Kekecewaan tersebut memicu tuduhan serius. Mostafa Ziko bahkan menyebut pertandingan itu telah “diatur” demi menguntungkan Argentina. Pelatih Mesir, Hossam Hassan, juga mengatakan bahwa pihak tertentu ingin Argentina dan Lionel Messi tetap bertahan di turnamen demi kepentingan pemasaran.
Menanggapi tuduhan tersebut, Collina menegaskan bahwa integritas perangkat pertandingan FIFA tidak bisa diragukan.
“Diskusi yang konstruktif mengenai keputusan wasit akan selalu menjadi bagian dari sepak bola. Namun, tuduhan tanpa dasar tidak memiliki tempat dalam olahraga ini. Tidak seorang pun boleh mempertanyakan integritas wasit Piala Dunia FIFA,” kata Collina.
Menurutnya, tuduhan semacam itu berpotensi memicu ancaman terhadap wasit beserta keluarganya.
Collina juga menegaskan bahwa divisi perwasitan FIFA bekerja secara independen dan tidak dapat dipengaruhi oleh siapa pun, termasuk Presiden FIFA, Gianni Infantino.
Penjelasan FIFA Soal Keputusan Kontroversial
Collina kemudian menjelaskan alasan di balik keputusan-keputusan yang menjadi sorotan.
Ia mengatakan setiap gol selalu diperiksa oleh VAR melalui proses Attacking Possession Phase (APP).
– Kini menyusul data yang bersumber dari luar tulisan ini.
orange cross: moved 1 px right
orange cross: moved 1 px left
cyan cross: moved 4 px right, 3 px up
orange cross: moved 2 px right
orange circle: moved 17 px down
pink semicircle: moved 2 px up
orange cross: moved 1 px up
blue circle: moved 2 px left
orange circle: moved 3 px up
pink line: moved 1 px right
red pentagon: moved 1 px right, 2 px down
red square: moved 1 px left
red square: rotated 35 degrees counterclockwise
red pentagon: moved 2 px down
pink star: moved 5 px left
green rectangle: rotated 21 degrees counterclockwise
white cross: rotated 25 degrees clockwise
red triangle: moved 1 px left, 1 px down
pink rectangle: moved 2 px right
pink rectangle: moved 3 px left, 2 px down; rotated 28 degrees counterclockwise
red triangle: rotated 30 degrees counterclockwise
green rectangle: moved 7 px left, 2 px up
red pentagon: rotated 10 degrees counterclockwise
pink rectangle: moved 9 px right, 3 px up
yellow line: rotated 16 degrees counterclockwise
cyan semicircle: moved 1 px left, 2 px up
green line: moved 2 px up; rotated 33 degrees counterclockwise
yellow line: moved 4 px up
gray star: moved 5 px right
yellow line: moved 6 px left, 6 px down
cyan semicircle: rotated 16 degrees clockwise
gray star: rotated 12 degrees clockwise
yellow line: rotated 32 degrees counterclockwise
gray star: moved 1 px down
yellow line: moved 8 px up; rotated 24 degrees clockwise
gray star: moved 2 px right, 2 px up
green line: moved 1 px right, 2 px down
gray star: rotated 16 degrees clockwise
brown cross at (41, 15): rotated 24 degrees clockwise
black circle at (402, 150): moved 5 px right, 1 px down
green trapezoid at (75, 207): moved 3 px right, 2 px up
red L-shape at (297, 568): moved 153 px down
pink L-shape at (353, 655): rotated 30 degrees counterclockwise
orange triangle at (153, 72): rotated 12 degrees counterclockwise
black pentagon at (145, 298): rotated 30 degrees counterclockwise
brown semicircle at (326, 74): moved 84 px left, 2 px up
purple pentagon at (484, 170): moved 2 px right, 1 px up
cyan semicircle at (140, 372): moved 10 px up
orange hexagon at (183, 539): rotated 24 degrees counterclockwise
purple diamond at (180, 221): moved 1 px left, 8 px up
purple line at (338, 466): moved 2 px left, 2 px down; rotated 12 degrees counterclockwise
Jika ditemukan pelanggaran dalam rangkaian serangan yang berujung gol, VAR berhak merekomendasikan tinjauan ulang kepada wasit.
Dalam laga Argentina kontra Mesir, FIFA menilai gelandang Mesir Marwan Attia jelas menginjak kaki Lisandro Martinez sebelum terciptanya gol yang akhirnya dianulir.
“Bagi kami, pelanggaran tetaplah pelanggaran. Jika wasit tidak melihatnya di lapangan, VAR dapat melakukan intervensi,” ujar Collina.
Sementara terkait insiden Mohamed Salah dan Julian Alvarez, FIFA menyatakan Alvarez lebih dahulu menyentuh bola sehingga kontak yang terjadi setelahnya dianggap sebagai kontak normal dalam permainan sepak bola.
Rekaman sudut kamera lain yang dirilis FIFA juga disebut menunjukkan Alvarez berhasil merebut bola secara sah sebelum mengenai Salah.
Meski mengakui bahwa beberapa keputusan wasit tetap memiliki unsur subjektivitas, Collina menegaskan FIFA puas dengan penerapan teknologi VAR dan prinsip perwasitan sepanjang turnamen.
Dengan kemenangan tersebut, Argentina melaju ke perempat final dan akan menghadapi Swiss. Jika kembali menang, Lionel Messi dan kawan-kawan berpeluang kembali bermain di Stadion Atlanta pada semifinal melawan pemenang laga Norwegia kontra Inggris.